First, assess the state of your hardwood stairs. You or a professional floor refinisher can sand and refinish it to give it new life. Or, if there is no hope, a new hardwood staircase can be installed and stained to match the finish of your floors.
Either way, your efforts will pay off. A hardwood staircase, like hardwood flooring, adds character, beauty, and resale value to any home.
If your wood stairs need a facelift, start by checking for any needed repairs. Loose or rubbing parts often cause squeaks, a common problem. Stop the squeak by nailing or screwing down a part that has separated or by inserting a wedge underneath it.
Refinishing requires special equipment and a lot of patience. Floor refinishing companies typically get most of the job done in a day. If you decide to do it yourself, rent a floor edger-sanding machine.
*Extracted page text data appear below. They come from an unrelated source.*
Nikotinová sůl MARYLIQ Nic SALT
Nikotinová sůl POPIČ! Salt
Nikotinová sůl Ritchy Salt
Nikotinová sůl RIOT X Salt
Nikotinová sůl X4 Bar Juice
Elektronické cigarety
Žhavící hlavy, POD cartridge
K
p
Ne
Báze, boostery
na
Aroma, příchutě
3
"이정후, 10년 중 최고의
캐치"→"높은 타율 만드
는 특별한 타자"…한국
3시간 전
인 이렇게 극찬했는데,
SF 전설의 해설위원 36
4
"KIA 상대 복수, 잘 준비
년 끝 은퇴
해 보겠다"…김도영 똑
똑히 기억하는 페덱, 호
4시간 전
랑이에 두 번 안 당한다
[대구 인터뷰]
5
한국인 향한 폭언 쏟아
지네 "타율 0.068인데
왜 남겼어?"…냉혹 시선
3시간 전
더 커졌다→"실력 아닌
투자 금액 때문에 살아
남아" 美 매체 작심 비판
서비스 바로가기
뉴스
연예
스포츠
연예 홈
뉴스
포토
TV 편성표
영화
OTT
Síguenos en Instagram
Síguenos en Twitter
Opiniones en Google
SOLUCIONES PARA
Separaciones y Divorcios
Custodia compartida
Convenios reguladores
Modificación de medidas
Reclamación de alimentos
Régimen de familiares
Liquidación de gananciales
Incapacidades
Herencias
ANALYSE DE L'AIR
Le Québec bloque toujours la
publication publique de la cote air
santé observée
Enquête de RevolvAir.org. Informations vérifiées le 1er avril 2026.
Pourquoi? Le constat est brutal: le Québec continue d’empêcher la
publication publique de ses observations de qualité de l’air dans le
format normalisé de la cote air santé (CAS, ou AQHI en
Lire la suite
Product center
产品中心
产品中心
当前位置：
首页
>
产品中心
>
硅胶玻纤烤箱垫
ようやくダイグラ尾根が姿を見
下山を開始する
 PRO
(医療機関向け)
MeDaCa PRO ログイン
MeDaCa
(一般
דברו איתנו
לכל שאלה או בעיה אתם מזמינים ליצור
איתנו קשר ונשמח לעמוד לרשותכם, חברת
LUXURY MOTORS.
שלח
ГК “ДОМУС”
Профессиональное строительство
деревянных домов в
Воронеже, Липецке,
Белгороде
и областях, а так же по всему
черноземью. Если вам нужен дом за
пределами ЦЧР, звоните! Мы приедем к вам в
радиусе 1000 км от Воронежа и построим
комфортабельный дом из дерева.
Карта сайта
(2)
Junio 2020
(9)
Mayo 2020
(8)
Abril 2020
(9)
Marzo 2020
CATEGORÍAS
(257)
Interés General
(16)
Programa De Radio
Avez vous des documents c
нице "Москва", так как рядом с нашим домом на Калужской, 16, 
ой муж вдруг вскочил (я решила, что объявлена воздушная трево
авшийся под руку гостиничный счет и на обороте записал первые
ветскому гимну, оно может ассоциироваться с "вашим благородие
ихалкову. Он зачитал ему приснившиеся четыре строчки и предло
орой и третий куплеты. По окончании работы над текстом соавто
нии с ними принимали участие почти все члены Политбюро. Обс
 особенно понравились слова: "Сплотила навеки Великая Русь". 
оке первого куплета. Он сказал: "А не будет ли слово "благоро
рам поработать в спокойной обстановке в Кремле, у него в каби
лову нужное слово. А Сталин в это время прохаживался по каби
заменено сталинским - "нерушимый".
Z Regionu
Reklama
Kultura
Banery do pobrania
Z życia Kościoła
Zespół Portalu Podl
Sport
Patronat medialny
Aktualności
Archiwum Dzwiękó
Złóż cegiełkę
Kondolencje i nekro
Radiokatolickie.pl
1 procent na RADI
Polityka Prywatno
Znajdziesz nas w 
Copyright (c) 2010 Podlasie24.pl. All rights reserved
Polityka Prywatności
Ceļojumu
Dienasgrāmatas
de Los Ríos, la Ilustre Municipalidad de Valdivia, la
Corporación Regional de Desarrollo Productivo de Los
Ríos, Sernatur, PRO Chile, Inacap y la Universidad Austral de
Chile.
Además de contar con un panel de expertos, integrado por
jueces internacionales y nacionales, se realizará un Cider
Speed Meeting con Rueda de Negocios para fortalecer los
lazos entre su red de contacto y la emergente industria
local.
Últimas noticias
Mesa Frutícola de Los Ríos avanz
Each coat of oil-based polyurethane must dry overnight. Water-based sealers usually dry within a couple of hours.
Take some precautions to avoid trouble. Sanding produces highly flammable dust, so seal the doorways into your work area with plastic and ventilate the area with a fan. Wear goggles, ear protection and a dust mask while sanding. When applying the sealer, put on goggles, rubber gloves, long pants and a long-sleeve shirt.
Once the stairs are restored, consider having a carpet company install a runner to add style and provide padding and protection. To keep stairs free of dust, wipe with a cloth or use a dust mop or hand-vacuum. One way to remove caked-on grime from a handrail is to lightly rub with very fine screen sandpaper and top with a new coat of varnish.